The incident, which occurred at around 11:30 a.m., resulted in the arrest of 47-year-old Tarsha Howard, the NYPD told The New York Post. Whitehead was brief detained as police sorted out what happened during the tense confrontation between the flashy bishop, Howard and another woman who disrupted the church service.
At one point during the encounter captured on video, Whitehead began praying for the women in tongues before yanking Howard by her neck and forcing her out of the church.
Whitehead and Howard were initially taken into custody and brought to the 69th Precinct after the clash. But in the end, police released the pastor without any charge.
Howard, who police say was "restrained" by Whitehead, was charged with trespassing and disrupting a religious service. The second woman, who was involved with the disruption, fled, Whitehead said.
Whitehead has taken to social media to accuse online personalities Larry Reid, whose "Larry Reid Live" show has a following of more than 200,000 people on Facebook alone, and De'Mario Jives of the "King Jives Show" of sending the women to disrupt his church.
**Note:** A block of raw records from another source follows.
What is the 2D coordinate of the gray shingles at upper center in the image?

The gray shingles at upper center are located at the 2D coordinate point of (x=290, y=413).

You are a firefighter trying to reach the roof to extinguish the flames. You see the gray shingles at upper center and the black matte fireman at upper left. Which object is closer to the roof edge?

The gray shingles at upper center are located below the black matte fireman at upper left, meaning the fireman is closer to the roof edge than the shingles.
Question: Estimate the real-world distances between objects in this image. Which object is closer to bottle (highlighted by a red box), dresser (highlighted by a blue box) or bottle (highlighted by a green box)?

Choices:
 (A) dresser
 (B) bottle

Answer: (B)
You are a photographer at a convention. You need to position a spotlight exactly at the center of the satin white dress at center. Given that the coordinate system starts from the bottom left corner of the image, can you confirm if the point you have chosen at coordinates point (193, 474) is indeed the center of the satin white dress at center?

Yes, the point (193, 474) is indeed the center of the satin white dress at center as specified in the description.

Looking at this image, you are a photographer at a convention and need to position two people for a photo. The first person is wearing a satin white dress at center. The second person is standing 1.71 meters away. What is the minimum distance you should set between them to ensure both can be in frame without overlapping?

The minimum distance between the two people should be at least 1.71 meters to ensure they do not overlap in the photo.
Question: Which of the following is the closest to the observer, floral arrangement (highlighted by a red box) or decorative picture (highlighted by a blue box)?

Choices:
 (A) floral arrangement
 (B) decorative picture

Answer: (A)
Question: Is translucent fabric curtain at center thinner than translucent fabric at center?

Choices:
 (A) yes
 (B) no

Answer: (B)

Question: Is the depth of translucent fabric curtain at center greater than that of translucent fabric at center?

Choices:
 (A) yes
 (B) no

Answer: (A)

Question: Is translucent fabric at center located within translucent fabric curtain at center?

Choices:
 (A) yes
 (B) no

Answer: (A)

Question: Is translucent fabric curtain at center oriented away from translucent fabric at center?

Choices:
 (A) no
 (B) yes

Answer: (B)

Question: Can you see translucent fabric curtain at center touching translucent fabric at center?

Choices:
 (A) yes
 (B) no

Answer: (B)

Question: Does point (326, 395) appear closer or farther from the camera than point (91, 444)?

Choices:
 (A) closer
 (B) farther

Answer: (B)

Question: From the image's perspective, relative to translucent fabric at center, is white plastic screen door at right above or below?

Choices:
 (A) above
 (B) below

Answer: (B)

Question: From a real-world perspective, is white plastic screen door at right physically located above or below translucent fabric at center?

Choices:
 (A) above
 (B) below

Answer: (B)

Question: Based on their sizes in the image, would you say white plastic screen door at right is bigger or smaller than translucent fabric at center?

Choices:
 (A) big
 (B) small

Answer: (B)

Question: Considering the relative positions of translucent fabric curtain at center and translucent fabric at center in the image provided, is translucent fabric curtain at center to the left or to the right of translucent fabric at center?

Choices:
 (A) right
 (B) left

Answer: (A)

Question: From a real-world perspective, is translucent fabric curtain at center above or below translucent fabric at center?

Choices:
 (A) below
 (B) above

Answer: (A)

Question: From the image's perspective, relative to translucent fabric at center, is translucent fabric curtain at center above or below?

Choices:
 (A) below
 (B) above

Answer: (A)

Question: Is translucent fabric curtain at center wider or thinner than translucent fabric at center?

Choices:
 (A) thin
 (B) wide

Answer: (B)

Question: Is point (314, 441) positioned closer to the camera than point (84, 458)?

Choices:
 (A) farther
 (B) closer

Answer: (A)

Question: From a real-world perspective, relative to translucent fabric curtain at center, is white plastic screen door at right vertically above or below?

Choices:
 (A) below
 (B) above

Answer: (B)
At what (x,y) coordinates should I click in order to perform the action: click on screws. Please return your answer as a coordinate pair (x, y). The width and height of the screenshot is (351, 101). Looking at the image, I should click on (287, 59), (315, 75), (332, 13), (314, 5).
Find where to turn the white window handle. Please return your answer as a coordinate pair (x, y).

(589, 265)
Earlier this month, Whitehead filed $20 million defamation lawsuits against Reid and Jives, claiming he lost church members and income after they allegedly painted him as a scammer and drug dealer on their platforms.
Whitehead claimed the disruption at his church on Sunday was retaliation for the lawsuits.
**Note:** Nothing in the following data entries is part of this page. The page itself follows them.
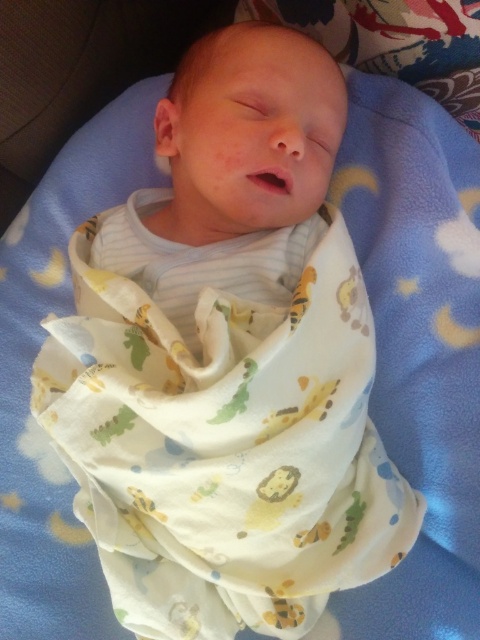 You are a nurse checking on a newborn baby. You notice the white fabric with animal prints at center and the white soft swaddle at center. Which one is taller?

The white fabric with animal prints at center is taller than the white soft swaddle at center.

You are a photographer taking a closeup shot of the newborn baby. You notice the point at coordinate (225, 448). What object is located at that point?

The white fabric with animal prints at center is located at point (225, 448).

You are a new parent trying to swaddle your baby. You have two options available in the image, the white fabric with animal prints at center and the white soft swaddle at center. Which one would you choose if you want to use the larger item for swaddling?

The white fabric with animal prints at center is larger in size than the white soft swaddle at center, so you should choose the white fabric with animal prints at center for swaddling. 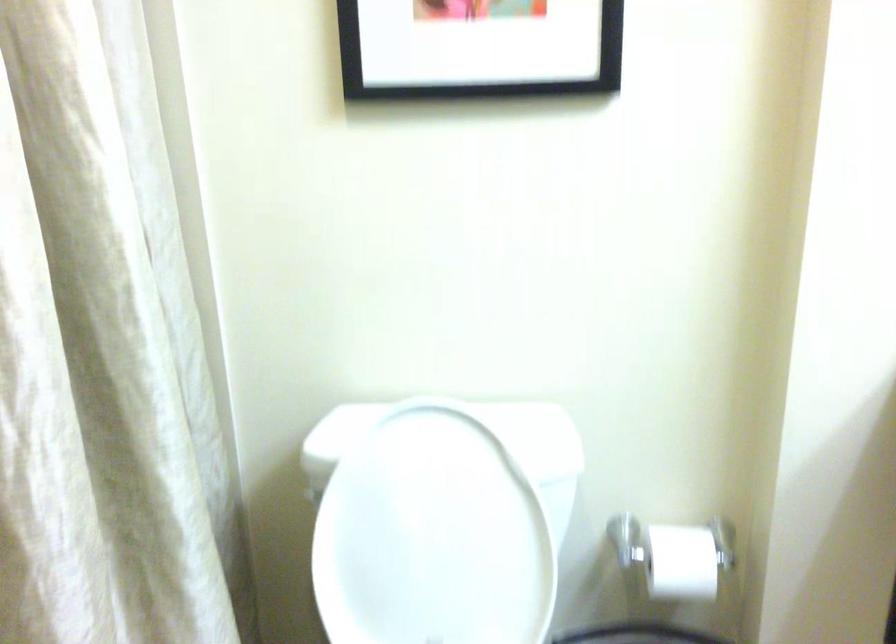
"I have lawsuits out, and when retaliation, that's retaliation, that's what it is, so these gentlemen, and we have proof, these gentlemen sent these two women in my church to disrupt my church. And they came in videoing, and it was a whole setup," Whitehead said in a video posted to his social media.
"I allowed the lady to talk, speak her piece, curse me out and do whatever she wanted to do, but then she started to throw threats at my wife and started to charge at my wife. My wife had my baby in her hand. We're not going to have another rendition of my wife being in harm's way or my daughter being in harm's way," the Brooklyn preacher said, recalling the gunpoint robbery in July.
"That's when I took action, and I grabbed the lady and escorted her out."
Reid denied any involvement with the women who disrupted Whitehead's church service when contacted by The Christian Post on Monday. He noted that he has still not yet been served with any lawsuit by Whitehead.
"I have YET to be served, so I really don't know if the lawsuit is real or not," he said Monday. "I tend not to believe stuff is real until it is in hand."
Whitehead further lamented his treatment by the NYPD for simply trying to protect his church and admitted that he did not willingly go to the precinct with officers on Sunday.
"They lock me up in front of my children, in front of my wife, in front of my church. They publicly embarrassed me, and then they drop all the charges after two hours and apologize to me," Whitehead told The New York Daily News.
He told the New York Post that he felt the way he was treated was because of his race.
"They would have never [done] it to a rabbi. They would have never [done] it to a priest," Whitehead said. "But because of the color of my skin, they arrested me. Not only did they arrest me, but when they put me into a police car, they injured my wrist."